The next time when someone remarks on your tattoos, you should tell them that they are a form of self-care and self-medication. According to one small study conducted last year by a trio of scholars at the University of Alabama, having multiple tattoos may help you acquire a better-than-than average immunity.
To come to such a conclusion, the researchers studied 24 women and five men who were between 18 and 47 years old, as well as before and after they got tattoos. They measured their immune function with the use of saliva samples before and after the tattoo session, taking into consideration the number of tattoos that a participant had, the total amount of hours they had spent getting tattooed, as well as the number of tattoo sessions they had gone through and when they had received the first tattoo.
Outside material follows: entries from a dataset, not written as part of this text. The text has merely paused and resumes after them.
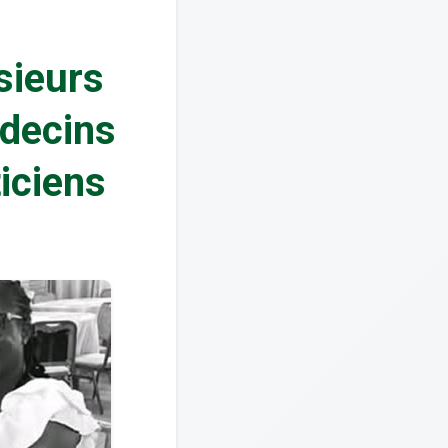
sieurs
édecins
iciens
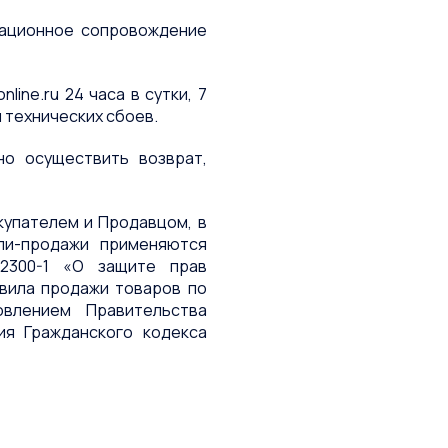
мационное сопровождение
line.ru 24 часа в сутки, 7
 технических сбоев.
но осуществить возврат,
окупателем и Продавцом, в
пли-продажи применяются
2300-1 «О защите прав
авила продажи товаров по
овлением Правительства
ия Гражданского кодекса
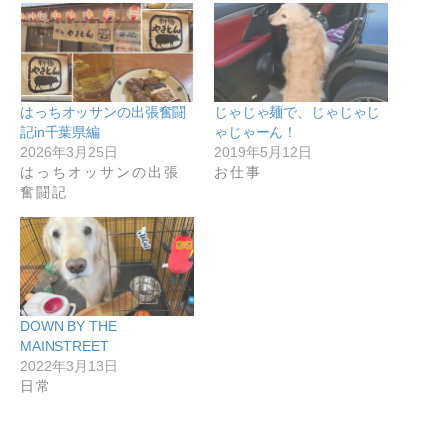
はっちオッサンの出張奮闘
じゃじゃ麺で、じゃじゃじ
記in千葉県編
ゃじゃーん！
2026年3月25日
2019年5月12日
はっちオッサンの出張
お仕事
奮闘記
DOWN BY THE
MAINSTREET
2022年3月13日
日常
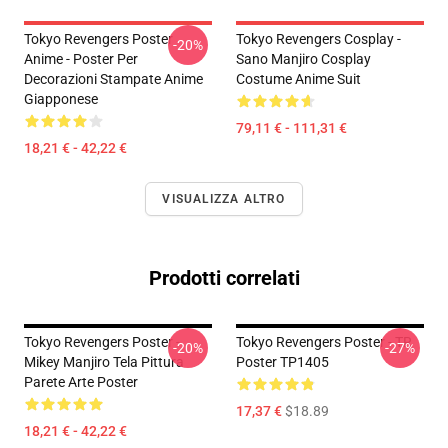
Tokyo Revengers Poster
Tokyo Revengers Cosplay -
-20%
Anime - Poster Per
Sano Manjiro Cosplay
Decorazioni Stampate Anime
Costume Anime Suit
Giapponese
79,11 € - 111,31 €
18,21 € - 42,22 €
VISUALIZZA ALTRO
Prodotti correlati
Tokyo Revengers Poster -
Tokyo Revengers Poster - TR
-20%
-27%
Mikey Manjiro Tela Pittura
Poster TP1405
Parete Arte Poster
17,37 €
$18.89
18,21 € - 42,22 €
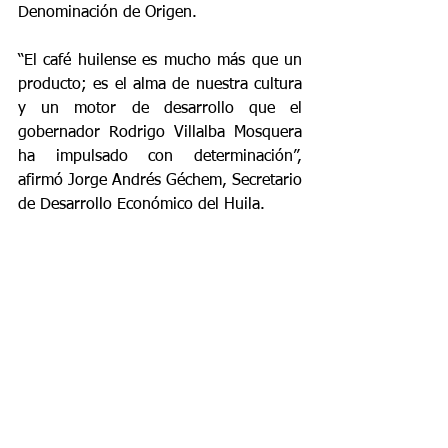
Denominación de Origen.
“El café huilense es mucho más que un 
producto; es el alma de nuestra cultura 
y un motor de desarrollo que el 
gobernador Rodrigo Villalba Mosquera 
ha impulsado con determinación”, 
afirmó Jorge Andrés Géchem, Secretario 
de Desarrollo Económico del Huila.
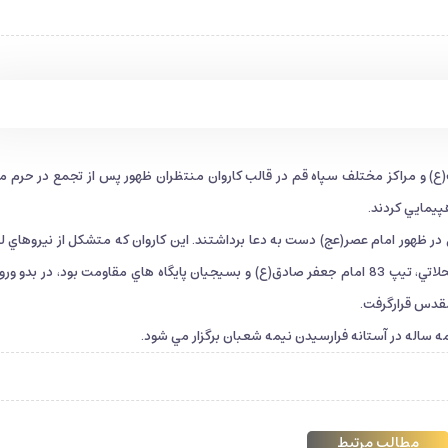
 بسيجيان لشكر 17 علي ابن ابي طالب(ع) و مراكز مختلف سپاه قم در قالب كاروان منتظران ظهور پس از تجمع در حرم
يمايي كردند.
ل در ظهور امام عصر(عج) دست به دعا برداشتند. اين كاروان كه متشكل از نيروهاي 
17 علي ابن ابي طالب(ع)، سپاه منطقه قم، دانشكده شهيد محلاتي، تيپ 83 امام جعفر صادق(ع) و بسيجيان پايگاه هاي مقاومت بود، در بدو
قدس قرارگرفت.
ساله در آستانه فرارسيدن نيمه شعبان برگزار مي شود.
مطالب مرتبط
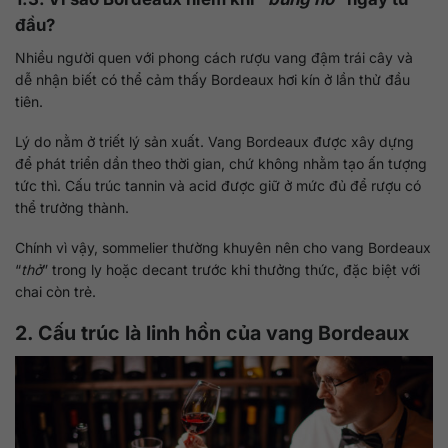
đầu?
Nhiều người quen với phong cách rượu vang đậm trái cây và
dễ nhận biết có thể cảm thấy Bordeaux hơi kín ở lần thử đầu
tiên.
Lý do nằm ở triết lý sản xuất. Vang Bordeaux được xây dựng
để phát triển dần theo thời gian, chứ không nhằm tạo ấn tượng
tức thì. Cấu trúc tannin và acid được giữ ở mức đủ để rượu có
thể trưởng thành.
Chính vì vậy, sommelier thường khuyên nên cho vang Bordeaux
“
thở
” trong ly hoặc decant trước khi thưởng thức, đặc biệt với
chai còn trẻ.
2. Cấu trúc là linh hồn của vang Bordeaux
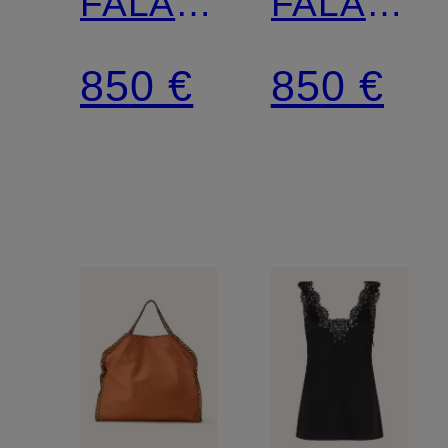
FALABELLA
FALABEL
MINI
TINY
850 €
850 €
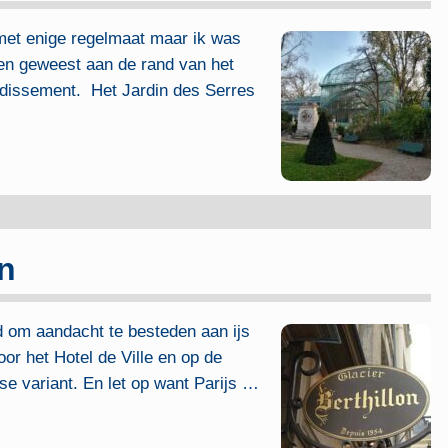
 met enige regelmaat maar ik was
nen geweest aan de rand van het
ndissement. Het Jardin des Serres
on
jd om aandacht te besteden aan ijs
oor het Hotel de Ville en op de
se variant. En let op want Parijs
…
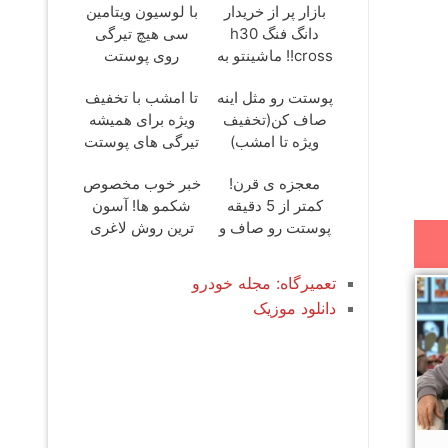
بازار پر از خریدار
با لوسیون ویتامین
دانگ فنگ h30
سی هیچ تیرگی
cross!! ماشینتو به
روی پوستت
راحتی بفروش
نمیمونه(50%تخفیف)
پوستت رو مثل اینه
تا امشب با تخفیف
صاف کن(تخفیف
ویژه برای همیشه
ویژه تا امشب)
تیرگی های پوستت
رو از بین ببر
معجزه ی قرن!
خبر خوب مخصوص
کمتر از 5 دقیقه
شکمو ها! آسون
پوستت رو صاف و
ترین روش لاغری
بلوری کن
معرفی شد
تعمیرگاه: مجله خودرو
دانلود موزیک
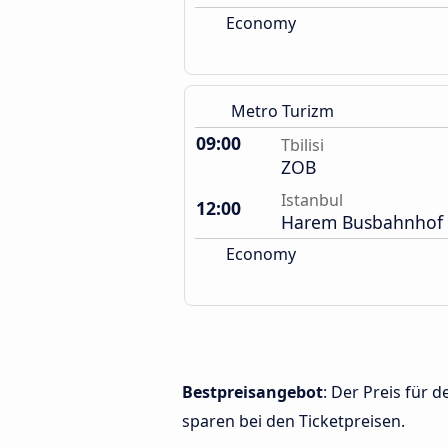
Economy
Metro Turizm
09:00
Tbilisi
ZOB
Istanbul
12:00
Harem Busbahnhof
Economy
Bestpreisangebot
: Der Preis für 
sparen bei den Ticketpreisen.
Then, the saliva samples were analyzed for levels of immunoglobulin A, which plays a critical role in our immunity function, and cortisol, which is a stress hormone that helps suppress the immune response.
The professor of anthropology at the University of Alabama, who was also the co-author of the study, named Christopher Lynn said:
“Immunoglobulin A is a key element in the defense against some of the common infections we encounter, such as colds.”
The people getting their first tattoo did not have the same response as those that have multiple tattoos. Lyn said that getting a tattoo for the first time may lower your immune system and make you more susceptible to catching the springtime cold. He added:
“They do not just hurt while you get the tattoo, but they can also exhaust you. It is easier to get sick. You can catch a cold as your defenses are lowered from the stress of getting a tattoo.”
He continued, saying that the response of the body to tattooing is similar to the one experienced when exercising in the gym while out of shape. The muscles become sore, but if you continue, the soreness fades following subsequent workouts. The same principle also applies when you have multiple tattoos.
However, there is still research needed to draw more meaningful conclusions between multiple tattoos and the immune system. Some people thought that the study and the buzz it generated are misleading.
“It is a stupid suggestion that people go out and get tattoos for improving their immunity. I do not think that anyone is going to do that, but that suggestion by some news pieces is a little embarrassing. I am going to be the first person to admit that this is not life or death news. I just think that it is still interesting news without having to overstate it.”
He also believes the news coverage around his study is ultimately a good thing. He said:
“I’m really happy people are interested. I hope it will motivate students and other researchers to realize that you can study pop culture from a scientific perspective and to improve on what we did, as well as learn something about human nature. And, if all it does is shift public sentiment away from the associating tattoos with teen pregnancy and drug use, that is OK too.”